Una leggenda antica si intreccia ad una storia che si svolge nel presente. Sullo sfondo un gioiello del passato, oggi un castello abbandonato che non ha perduto l’antica bellezza ma che nel racconto di Sara Acerbis ritrova l’antico splendore. “Il mistero della torre” (Angolazioni Editore) non è solo un giallo dedicato ai giovani lettori è anche una straordinaria occasione per scoprire un angolo prezioso del territorio bresciano, il castello Martinengo da Barco, eretto da Gianfrancesco Martinengo nel 1463, sulle rovine di un precedente castello medioevale.

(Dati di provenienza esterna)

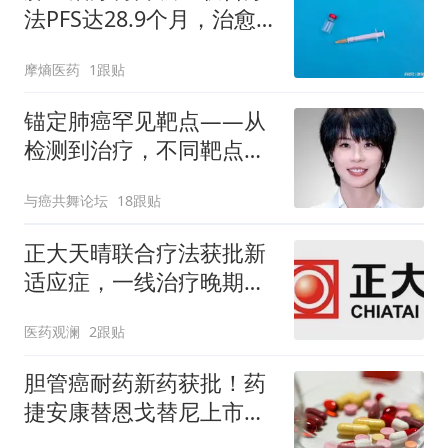
法PFS达28.9个月，治愈
曙光初现
摩熵医药
1跟贴
锚定肺癌罕见靶点——从
检测到治疗，不同靶点怎
么选、怎么管？丨直播预
与癌共舞论坛
18跟贴
告
正大天晴联合疗法获批新
适应症，一线治疗晚期肺
鳞癌丨产业新闻
医药观澜
2跟贴
胆管癌耐药新药获批！药
捷安康替恩戈替尼上市，
济川儿童药同步获批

È attorno a questo maniero che si snodano le avventure dei due piccoli protagonisti Niky e Tommy, recuperando storie molto più lontane nel tempo che hanno come protagonisti altri bambini e un antico medaglione.

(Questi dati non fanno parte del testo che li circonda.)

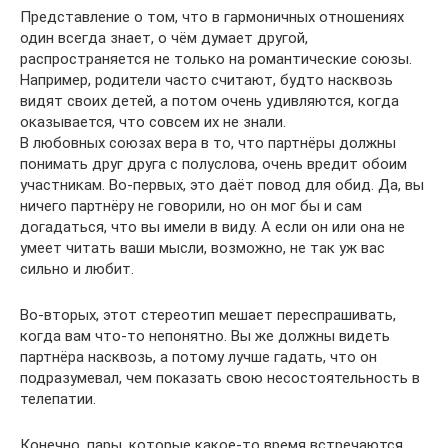
Представление о том, что в гармоничных отношениях
один всегда знает, о чём думает другой,
распространяется не только на романтические союзы.
Например, родители часто считают, будто насквозь
видят своих детей, а потом очень удивляются, когда
оказывается, что совсем их не знали.
В любовных союзах вера в то, что партнёры должны
понимать друг друга с полуслова, очень вредит обоим
участникам. Во-первых, это даёт повод для обид. Да, вы
ничего партнёру не говорили, но он мог бы и сам
догадаться, что вы имели в виду. А если он или она не
умеет читать ваши мысли, возможно, не так уж вас
сильно и любит.
Во-вторых, этот стереотип мешает переспрашивать,
когда вам что-то непонятно. Вы же должны видеть
партнёра насквозь, а потому лучше гадать, что он
подразумевал, чем показать свою несостоятельность в
телепатии.
Конечно, пары, которые какое-то время встречаются,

Come è nata l’idea di scrivere un racconto su questo antico castello?
Amo molto andare a correre al Parco dell’Oglio Nord. Ci sono andata spesso, poi un giorno è come se lo sguardo avesse osservato in modo diverso il paesaggio. È bellissimo il castello di Barco. È un maniero che ha un forte impatto visivo. In un certo senso posso dire che sono inciampata in questo castello. Un bel giorno l’ho guardato e da lì la mia fantasia è partita. Ho cominciato ad interessarmi alla sua storia. E già dalle prime ricerche è nata anche la voglia di “riportarlo in vita”, di dargli il lustro che meritava, facendo conoscere la sua storia ai bambini di oggi.
I riferimenti storici che si trovano nel racconto sono frutto dunque di attente ricerche?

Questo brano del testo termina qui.